Opening a new window for an interactive robot model
You can also show the robot in a new window (instead of user’s space) so that the user can pinch to scale the robot, or use hands to rotate and view different angles of the robot:
First, we need to define a data structure that tells the app which AR model to show:
struct ARModelOpenParameter: Identifiable, Hashable, Codable {
var id: String {
return "\(modelName)-\(modelNodeName)"
}
var modelName: String
var modelNodeName: String
var initialScale: Float
}
To allow the user to drag to rotate the model, we can put the following helper function within our code. Notice the below code has been taken from a sample project from Apple Developer documentation.
/*
See the LICENSE.txt file for this sample’s licensing information.
Abstract:
A modifier for turning drag gestures into rotation.
*/
import SwiftUI
import RealityKit
extension View {
/// Enables people to drag an entity to rotate it, with optional limitations
/// on the rotation in yaw and pitch.
func dragRotation(
yawLimit: Angle? = nil,
pitchLimit: Angle? = nil,
sensitivity: Double = 10,
axRotateClockwise: Bool = false,
axRotateCounterClockwise: Bool = false
) -> some View {
self.modifier(
DragRotationModifier(
yawLimit: yawLimit,
pitchLimit: pitchLimit,
sensitivity: sensitivity,
axRotateClockwise: axRotateClockwise,
axRotateCounterClockwise: axRotateCounterClockwise
)
)
}
}
/// A modifier converts drag gestures into entity rotation.

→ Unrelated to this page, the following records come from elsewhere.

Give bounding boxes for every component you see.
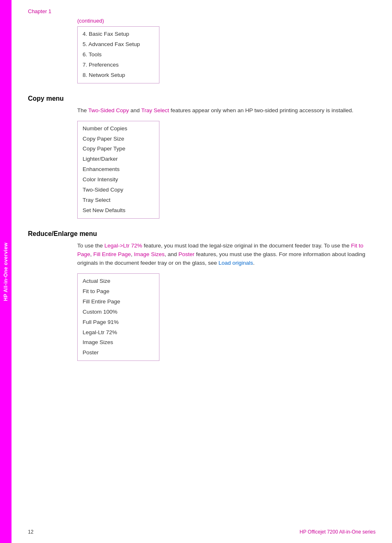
copy-item-8: Tray Select — [83, 195, 154, 206]
re-item-1: Actual Size — [83, 276, 154, 287]
chapter-label: Chapter 1 — [28, 8, 51, 14]
left-tab: HP All-in-One overview — [0, 0, 12, 543]
copy-desc-after: features appear only when an HP two-side… — [169, 107, 353, 113]
page-header: Chapter 1 — [28, 8, 376, 14]
poster-highlight: Poster — [178, 251, 194, 257]
setup-item-8: 8. Network Setup — [83, 70, 154, 81]
copy-menu-description: The Two-Sided Copy and Tray Select featu… — [77, 106, 376, 115]
re-desc-part-0: To use the — [77, 243, 104, 249]
re-item-2: Fit to Page — [83, 287, 154, 297]
re-desc-part-8: , and — [164, 251, 178, 257]
copy-item-1: Number of Copies — [83, 124, 154, 134]
re-item-3: Fill Entire Page — [83, 297, 154, 307]
reduce-enlarge-description: To use the Legal->Ltr 72% feature, you m… — [77, 242, 376, 268]
two-sided-copy-highlight: Two-Sided Copy — [88, 107, 129, 113]
re-desc-part-4: , — [90, 251, 94, 257]
reduce-enlarge-title: Reduce/Enlarge menu — [28, 230, 376, 238]
copy-desc-before: The — [77, 107, 88, 113]
re-desc-part-6: , — [131, 251, 134, 257]
page-footer: 12 HP Officejet 7200 All-in-One series — [28, 529, 376, 535]
copy-item-9: Set New Defaults — [83, 206, 154, 216]
main-content: Chapter 1 (continued) 4. Basic Fax Setup… — [12, 0, 392, 543]
tray-select-highlight: Tray Select — [141, 107, 169, 113]
re-item-4: Custom 100% — [83, 307, 154, 317]
copy-item-7: Two-Sided Copy — [83, 185, 154, 195]
copy-item-4: Lighter/Darker — [83, 154, 154, 164]
copy-desc-mid: and — [129, 107, 141, 113]
legal-ltr-highlight: Legal->Ltr 72% — [104, 243, 142, 249]
re-item-7: Image Sizes — [83, 337, 154, 348]
load-originals-link[interactable]: Load originals — [219, 260, 253, 266]
setup-menu-box: 4. Basic Fax Setup 5. Advanced Fax Setup… — [77, 26, 159, 83]
reduce-enlarge-menu-box: Actual Size Fit to Page Fill Entire Page… — [77, 273, 159, 361]
copy-item-6: Color Intensity — [83, 175, 154, 185]
footer-product-name: HP Officejet 7200 All-in-One series — [300, 529, 376, 535]
copy-item-3: Copy Paper Type — [83, 144, 154, 154]
setup-item-4: 4. Basic Fax Setup — [83, 29, 154, 39]
continued-label: (continued) — [77, 18, 376, 24]
re-item-8: Poster — [83, 348, 154, 358]
copy-item-5: Enhancements — [83, 164, 154, 175]
fill-entire-page-highlight: Fill Entire Page — [93, 251, 131, 257]
copy-menu-title: Copy menu — [28, 95, 376, 102]
footer-page-number: 12 — [28, 529, 33, 535]
re-item-6: Legal-Ltr 72% — [83, 328, 154, 338]
setup-item-7: 7. Preferences — [83, 60, 154, 70]
re-item-5: Full Page 91% — [83, 317, 154, 328]
re-desc-part-12: . — [253, 260, 255, 266]
left-tab-label: HP All-in-One overview — [3, 242, 9, 300]
image-sizes-highlight: Image Sizes — [134, 251, 164, 257]
re-desc-part-2: feature, you must load the legal-size or… — [142, 243, 351, 249]
setup-item-5: 5. Advanced Fax Setup — [83, 39, 154, 50]
page-container: HP All-in-One overview Chapter 1 (contin… — [0, 0, 392, 543]
setup-item-6: 6. Tools — [83, 50, 154, 60]
copy-menu-box: Number of Copies Copy Paper Size Copy Pa… — [77, 121, 159, 219]
copy-item-2: Copy Paper Size — [83, 134, 154, 144]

private struct DragRotationModifier: ViewModifier {
var yawLimit: Angle?
var pitchLimit: Angle?
var sensitivity: Double
var axRotateClockwise: Bool
var axRotateCounterClockwise: Bool
@State private var baseYaw: Double = 0
@State private var yaw: Double = 0
@State private var basePitch: Double = 0
@State private var pitch: Double = 0
func body(content: Content) -> some View {
content
.rotation3DEffect(.radians(yaw == 0 ? 0.01 : yaw), axis: .y)
.rotation3DEffect(.radians(pitch == 0 ? 0.01 : pitch), axis: .x)
.gesture(DragGesture(minimumDistance: 0.0)
.targetedToAnyEntity()
.onChanged { value in
// Find the current linear displacement.
let location3D = value.convert(value.location3D, from: .local, to: .scene)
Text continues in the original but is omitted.